They've been staring me down. Tisking and shaking their finger at me, every time I would try to avert my eyes, hoping they wouldn't notice me sneak by.
I finished 4 of them pretty quickly, but there were the last 3 that needed to have the invisible zipper taken out along a ruched seam, taken in, re-ruched, and the zipper put back in.
I told myself that I couldn't do any other sewing projects until I got them done, thinking that would help motivate and move me. Just get them done, Katy. So, I haven't done any sewing. At all.
Ryan asked one evening why I didn't just get 'em done!? I defended myself, I have finished 4 of them! But these are the hardest ones. Why didn't you start with those? Because, in his mind, that's how he would have approached the situation. Just get it off your plate.

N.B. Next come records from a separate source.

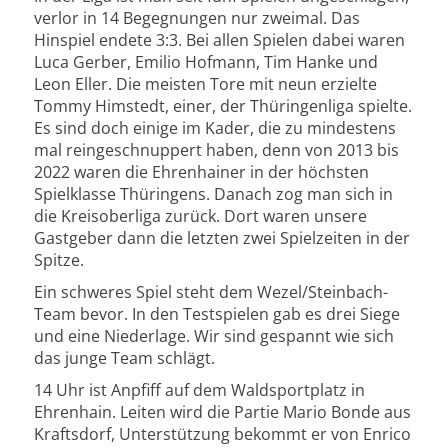
verlor in 14 Begegnungen nur zweimal. Das
Hinspiel endete 3:3. Bei allen Spielen dabei waren
Luca Gerber, Emilio Hofmann, Tim Hanke und
Leon Eller. Die meisten Tore mit neun erzielte
Tommy Himstedt, einer, der Thüringenliga spielte.
Es sind doch einige im Kader, die zu mindestens
mal reingeschnuppert haben, denn von 2013 bis
2022 waren die Ehrenhainer in der höchsten
Spielklasse Thüringens. Danach zog man sich in
die Kreisoberliga zurück. Dort waren unsere
Gastgeber dann die letzten zwei Spielzeiten in der
Spitze.
Ein schweres Spiel steht dem Wezel/Steinbach-
Team bevor. In den Testspielen gab es drei Siege
und eine Niederlage. Wir sind gespannt wie sich
das junge Team schlägt.
14 Uhr ist Anpfiff auf dem Waldsportplatz in
Ehrenhain. Leiten wird die Partie Mario Bonde aus
Kraftsdorf, Unterstützung bekommt er von Enrico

I work best with a deadline. Okay, I won't kid. There has to be a deadline. And then I wondered why I can't just be more the other way.
Ryan and I balance each other. We all balance each other.
Especially experiencing it with my children, they all have their strengths. Strengths that sometimes also contribute to irksome qualities.
There are lots of things I wish I could do and wish I could be better at. We all have those fleeting or permanent wishes, and I know there are so many in my control, I just have to get up and do it.
Others are, well, for others. So when I get frustrated with myself or with my children, I need to hit the pause, take 3 or possibly 4 deep breaths before I move forward to appreciate the now who and not pine for the should-be who or wish who.
Sitting on the couch listening to the oldest children chatter, Ryan on one side reading a book, I was doing the final handstitching on the final bridesmaid's dress.
I was so close to finishing when I got a knot in my thread. Ergh.
Instead of fighting and yanking on it to make things worse, I worked it loose, carefully and methodically with my needle, not entirely sure that I wouldn't have to get another thread going to finish the last few inches of sewing the lining back in.
But I did.
And I also finished that last dress. A work of love for dear sweet girls I love almost as much as my own.
And the wedding isn't until tomorrow. That's right. I got them off my plate with an entire day to spare.